[Problem to work on] Sort through the material below and copy each line with "quality".

[Data for processing]
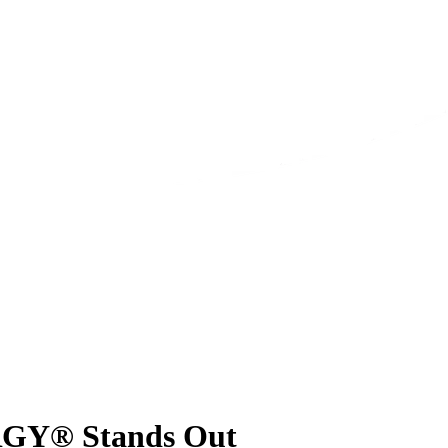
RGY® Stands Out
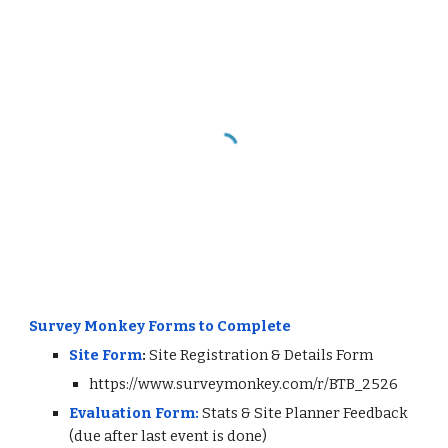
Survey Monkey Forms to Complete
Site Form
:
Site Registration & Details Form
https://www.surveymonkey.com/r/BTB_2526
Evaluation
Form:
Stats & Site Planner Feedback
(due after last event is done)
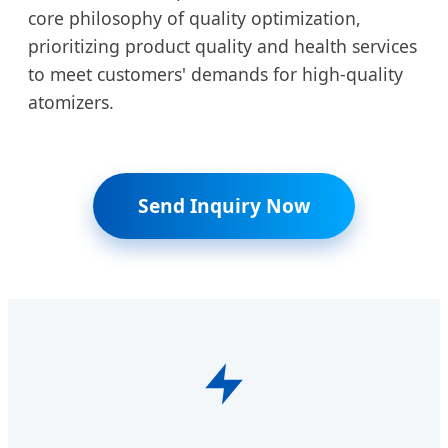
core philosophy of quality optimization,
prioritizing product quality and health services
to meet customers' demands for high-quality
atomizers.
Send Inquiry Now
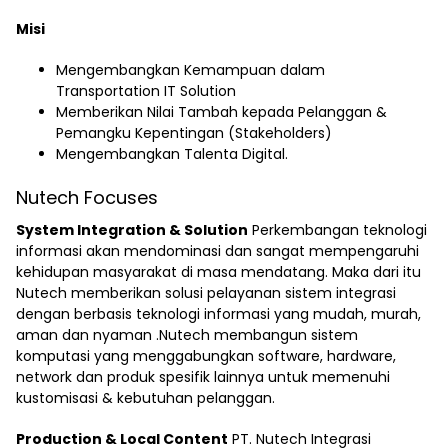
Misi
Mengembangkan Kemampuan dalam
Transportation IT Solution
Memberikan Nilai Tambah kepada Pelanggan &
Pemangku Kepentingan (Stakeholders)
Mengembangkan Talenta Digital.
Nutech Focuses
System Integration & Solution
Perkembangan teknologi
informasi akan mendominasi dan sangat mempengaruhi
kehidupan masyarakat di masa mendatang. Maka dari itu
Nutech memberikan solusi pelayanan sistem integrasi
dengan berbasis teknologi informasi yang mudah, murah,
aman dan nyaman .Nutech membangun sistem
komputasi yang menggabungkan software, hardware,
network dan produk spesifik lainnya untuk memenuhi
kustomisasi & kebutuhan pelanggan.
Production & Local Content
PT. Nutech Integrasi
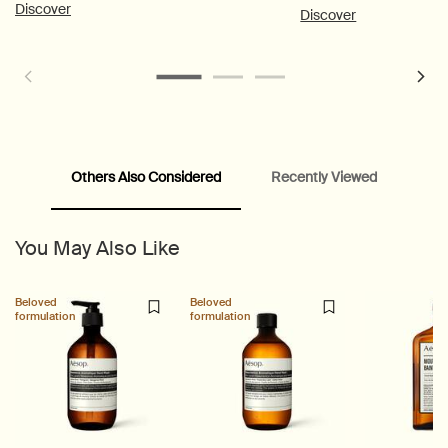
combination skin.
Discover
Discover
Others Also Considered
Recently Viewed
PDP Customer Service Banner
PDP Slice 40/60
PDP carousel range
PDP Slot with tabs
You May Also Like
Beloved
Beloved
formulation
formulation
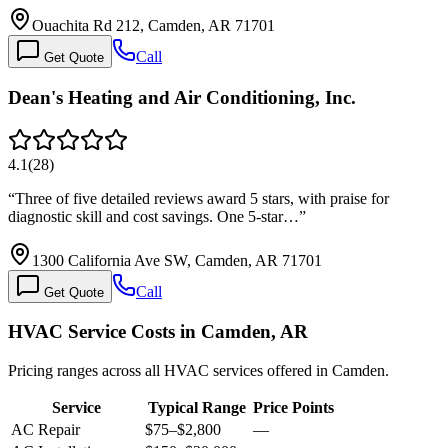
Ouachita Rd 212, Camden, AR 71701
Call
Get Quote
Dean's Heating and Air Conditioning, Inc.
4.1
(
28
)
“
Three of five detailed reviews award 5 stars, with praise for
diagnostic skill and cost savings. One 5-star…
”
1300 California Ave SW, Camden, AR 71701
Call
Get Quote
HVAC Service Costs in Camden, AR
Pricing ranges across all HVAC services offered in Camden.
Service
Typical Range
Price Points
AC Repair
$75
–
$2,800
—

[Reply]
core philosophy of quality optimization,
prioritizing product quality and health services
to meet customers' demands for high-quality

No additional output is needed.